Leave the pictures out and restate each entry below word for word.

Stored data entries

---+---

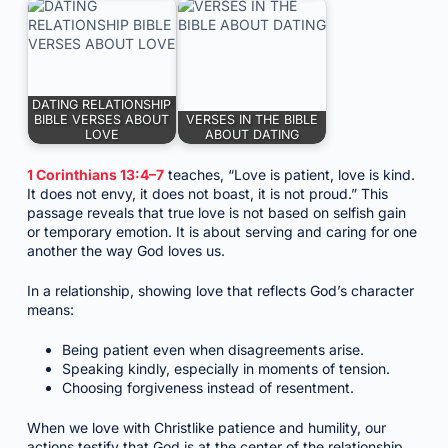
DATING RELATIONSHIP
BIBLE VERSES ABOUT
VERSES IN THE BIBLE
LOVE
ABOUT DATING
1 Corinthians 13:4–7
teaches, “Love is patient, love is kind.
It does not envy, it does not boast, it is not proud.” This
passage reveals that true love is not based on selfish gain
or temporary emotion. It is about serving and caring for one
another the way God loves us.
In a relationship, showing love that reflects God’s character
means:
Being patient even when disagreements arise.
Speaking kindly, especially in moments of tension.
Choosing forgiveness instead of resentment.
When we love with Christlike patience and humility, our
actions testify that God is at the center of the relationship.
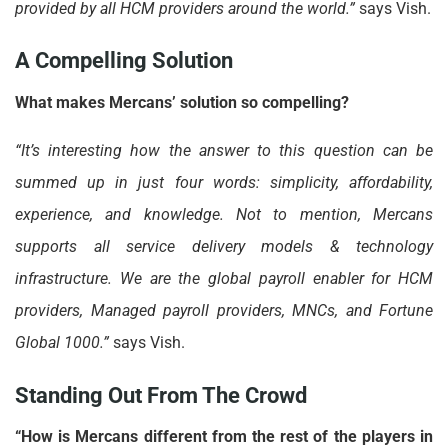
provided by all HCM providers around the world.”
says Vish.
A Compelling Solution
What makes Mercans’ solution so compelling?
“It’s interesting how the answer to this question can be
summed up in just four words: simplicity, affordability,
experience, and knowledge. Not to mention, Mercans
supports all service delivery models & technology
infrastructure. We are the global payroll enabler for HCM
providers, Managed payroll providers, MNCs, and Fortune
Global 1000.”
says Vish.
Standing Out From The Crowd
“How is Mercans different from the rest of the players in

---+---

**Task response:**
DATING RELATIONSHIP
BIBLE VERSES ABOUT
VERSES IN THE BIBLE
LOVE
ABOUT DATING
1 Corinthians 13:4–7
teaches, “Love is patient, love is kind.
It does not envy, it does not boast, it is not proud.” This
passage reveals that true love is not based on selfish gain
or temporary emotion. It is about serving and caring for one
another the way God loves us.
In a relationship, showing love that reflects God’s character
means:
Being patient even when disagreements arise.
Speaking kindly, especially in moments of tension.
Choosing forgiveness instead of resentment.
When we love with Christlike patience and humility, our
actions testify that God is at the center of the relationship.
provided by all HCM providers around the world.”
says Vish.
A Compelling Solution
What makes Mercans’ solution so compelling?
“It’s interesting how the answer to this question can be
summed up in just four words: simplicity, affordability,
experience, and knowledge. Not to mention, Mercans
supports all service delivery models & technology
infrastructure. We are the global payroll enabler for HCM
providers, Managed payroll providers, MNCs, and Fortune
Global 1000.”
says Vish.
Standing Out From The Crowd
“How is Mercans different from the rest of the players in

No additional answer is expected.